## Problem requirements
Pull every line that includes the word "ontstoppen" from the data.

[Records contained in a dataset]
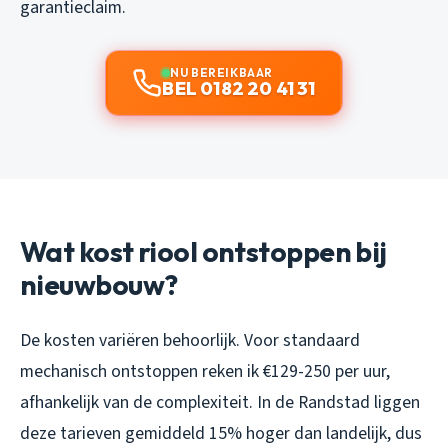
garantieclaim.
NU BEREIKBAAR
BEL 0182 20 41 31
Wat kost riool ontstoppen bij
nieuwbouw?
De kosten variëren behoorlijk. Voor standaard
mechanisch ontstoppen reken ik €129-250 per uur,
afhankelijk van de complexiteit. In de Randstad liggen
deze tarieven gemiddeld 15% hoger dan landelijk, dus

## Written solution
Wat kost riool ontstoppen bij
mechanisch ontstoppen reken ik €129-250 per uur,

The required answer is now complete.